As far as the housing market in 2017, I can say with absolute certainty that people will be selling houses, people will be buying houses and people will be getting mortgages. I am 100% certain of this and you can use this information with ironclad confidence as you tread into whatever housing market dynamics you are contemplating. Mortgage interest rates do not drive or impede housing market activity. People buy and sell houses in all interest rate environments and for a host of reasons that have nothing to do with mortgage payments. Families grow, families shrink, jobs and fortunes change, people get married, people get divorced, this list could go on all night. Interest rates are just part of the equation; they are not the headline determinant.

And interest rates have already telegraphed the near term future trend with a dramatic move north following the U.S. Presidential election. Almost immediately after the votes were tallied, mortgage rates which had been hovering around 3.50% zoomed up to 4.25% and have settled in with this as the current norm. And while the Fed left short term rates unchanged at last week’s meeting, notice has been given that engineered rates will be moving north in 2017.

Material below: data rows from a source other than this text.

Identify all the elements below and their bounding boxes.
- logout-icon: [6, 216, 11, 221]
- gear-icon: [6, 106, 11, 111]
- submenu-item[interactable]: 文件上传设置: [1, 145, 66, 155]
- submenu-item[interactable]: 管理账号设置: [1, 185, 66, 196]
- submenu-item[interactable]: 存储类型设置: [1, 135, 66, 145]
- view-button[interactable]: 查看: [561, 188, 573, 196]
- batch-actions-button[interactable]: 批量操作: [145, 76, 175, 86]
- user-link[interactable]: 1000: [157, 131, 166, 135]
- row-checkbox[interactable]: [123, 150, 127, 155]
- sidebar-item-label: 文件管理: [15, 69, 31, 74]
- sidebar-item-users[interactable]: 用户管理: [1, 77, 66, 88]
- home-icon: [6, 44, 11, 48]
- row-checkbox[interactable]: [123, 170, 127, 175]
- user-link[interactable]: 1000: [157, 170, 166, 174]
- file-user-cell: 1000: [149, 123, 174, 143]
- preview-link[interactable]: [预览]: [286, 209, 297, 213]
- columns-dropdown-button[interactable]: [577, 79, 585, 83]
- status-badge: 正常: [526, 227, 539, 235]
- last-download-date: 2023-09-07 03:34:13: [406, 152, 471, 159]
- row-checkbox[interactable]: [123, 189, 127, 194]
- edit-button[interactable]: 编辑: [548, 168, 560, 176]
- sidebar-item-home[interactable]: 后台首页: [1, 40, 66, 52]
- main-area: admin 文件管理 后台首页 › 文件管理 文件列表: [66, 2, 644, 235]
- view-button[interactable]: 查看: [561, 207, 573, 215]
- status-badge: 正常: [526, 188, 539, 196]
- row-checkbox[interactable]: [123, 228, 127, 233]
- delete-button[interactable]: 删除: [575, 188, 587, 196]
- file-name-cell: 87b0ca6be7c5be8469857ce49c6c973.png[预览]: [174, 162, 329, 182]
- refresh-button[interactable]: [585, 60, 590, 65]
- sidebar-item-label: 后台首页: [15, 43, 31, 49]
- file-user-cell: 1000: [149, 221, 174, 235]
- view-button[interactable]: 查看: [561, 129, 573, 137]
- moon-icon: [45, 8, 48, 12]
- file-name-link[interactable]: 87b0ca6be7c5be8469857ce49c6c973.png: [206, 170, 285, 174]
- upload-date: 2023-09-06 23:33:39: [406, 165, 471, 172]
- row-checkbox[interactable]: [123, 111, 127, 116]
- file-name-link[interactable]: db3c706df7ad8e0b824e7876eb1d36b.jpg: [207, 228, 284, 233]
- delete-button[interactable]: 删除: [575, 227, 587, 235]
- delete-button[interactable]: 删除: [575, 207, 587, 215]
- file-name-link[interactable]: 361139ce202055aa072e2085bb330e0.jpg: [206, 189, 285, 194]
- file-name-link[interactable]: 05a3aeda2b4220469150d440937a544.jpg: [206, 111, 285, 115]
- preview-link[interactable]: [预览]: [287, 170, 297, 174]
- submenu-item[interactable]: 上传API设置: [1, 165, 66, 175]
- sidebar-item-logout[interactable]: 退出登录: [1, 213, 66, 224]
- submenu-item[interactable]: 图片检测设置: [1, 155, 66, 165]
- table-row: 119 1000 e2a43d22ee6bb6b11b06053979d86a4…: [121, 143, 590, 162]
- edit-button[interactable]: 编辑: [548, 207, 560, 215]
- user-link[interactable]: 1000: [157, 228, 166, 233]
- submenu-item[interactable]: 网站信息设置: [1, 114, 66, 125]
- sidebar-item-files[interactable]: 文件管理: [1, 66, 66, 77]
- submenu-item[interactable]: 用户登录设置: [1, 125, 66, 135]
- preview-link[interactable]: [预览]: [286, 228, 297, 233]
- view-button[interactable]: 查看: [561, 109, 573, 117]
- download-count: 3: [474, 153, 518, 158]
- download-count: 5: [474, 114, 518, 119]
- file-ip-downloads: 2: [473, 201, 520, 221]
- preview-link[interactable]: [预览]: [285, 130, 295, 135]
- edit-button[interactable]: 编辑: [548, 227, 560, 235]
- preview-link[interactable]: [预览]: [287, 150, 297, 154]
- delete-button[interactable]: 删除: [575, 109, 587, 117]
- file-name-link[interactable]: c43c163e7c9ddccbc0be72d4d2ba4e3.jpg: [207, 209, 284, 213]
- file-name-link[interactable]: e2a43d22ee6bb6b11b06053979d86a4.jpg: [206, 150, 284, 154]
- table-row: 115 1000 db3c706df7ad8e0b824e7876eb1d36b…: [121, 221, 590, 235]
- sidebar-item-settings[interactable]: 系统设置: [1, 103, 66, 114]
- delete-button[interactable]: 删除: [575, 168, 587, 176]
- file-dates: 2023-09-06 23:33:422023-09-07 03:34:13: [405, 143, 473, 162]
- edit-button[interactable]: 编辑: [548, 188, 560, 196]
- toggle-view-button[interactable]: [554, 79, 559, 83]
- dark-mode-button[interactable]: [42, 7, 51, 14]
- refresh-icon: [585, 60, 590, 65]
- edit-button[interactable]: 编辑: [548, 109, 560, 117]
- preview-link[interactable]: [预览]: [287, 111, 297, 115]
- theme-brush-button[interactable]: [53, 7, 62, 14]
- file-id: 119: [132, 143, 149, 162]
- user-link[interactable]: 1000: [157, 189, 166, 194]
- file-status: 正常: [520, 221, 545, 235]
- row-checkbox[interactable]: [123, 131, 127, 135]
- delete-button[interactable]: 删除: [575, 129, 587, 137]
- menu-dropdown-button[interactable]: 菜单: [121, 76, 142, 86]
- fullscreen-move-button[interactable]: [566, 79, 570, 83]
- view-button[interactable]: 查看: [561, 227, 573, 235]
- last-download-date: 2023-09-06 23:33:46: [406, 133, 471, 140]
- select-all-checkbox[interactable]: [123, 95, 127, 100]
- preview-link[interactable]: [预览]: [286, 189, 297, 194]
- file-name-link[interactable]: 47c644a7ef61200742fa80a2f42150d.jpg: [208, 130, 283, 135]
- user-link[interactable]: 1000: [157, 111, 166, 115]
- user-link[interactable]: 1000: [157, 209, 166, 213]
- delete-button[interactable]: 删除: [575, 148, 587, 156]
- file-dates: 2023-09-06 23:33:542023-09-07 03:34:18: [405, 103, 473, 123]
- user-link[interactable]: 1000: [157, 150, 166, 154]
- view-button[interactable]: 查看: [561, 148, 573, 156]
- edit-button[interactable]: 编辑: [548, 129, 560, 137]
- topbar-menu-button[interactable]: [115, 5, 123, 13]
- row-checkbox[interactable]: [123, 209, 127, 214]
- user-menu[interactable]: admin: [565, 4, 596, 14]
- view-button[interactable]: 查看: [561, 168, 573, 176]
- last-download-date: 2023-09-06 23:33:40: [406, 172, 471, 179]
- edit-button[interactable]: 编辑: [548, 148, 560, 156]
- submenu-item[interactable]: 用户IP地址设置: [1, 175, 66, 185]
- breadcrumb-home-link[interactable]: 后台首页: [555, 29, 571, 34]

According to Dr. Yoav Benari of financialgauge.com; “The current environment of slow but steady economic growth and inflation suggest an end to the secular decline in bond yields once 10-year Treasuries top 2.5% - with a likely levelling off in a range between 3% and 4%”. At this writing, 10-year Treasury yields are trading slightly above 2.4% and mortgage interest rates are hovering around 4.25%. Should 10-year Treasury yields move to somewhere between 3% to 4%, we will see mortgage interest rates in the 4.75% to 5.75% range.

The U.S. economy has yet to break out and definitively march towards real growth but signs are bullish and bets are being made that robust will be a regular part of the economic lexicon before long.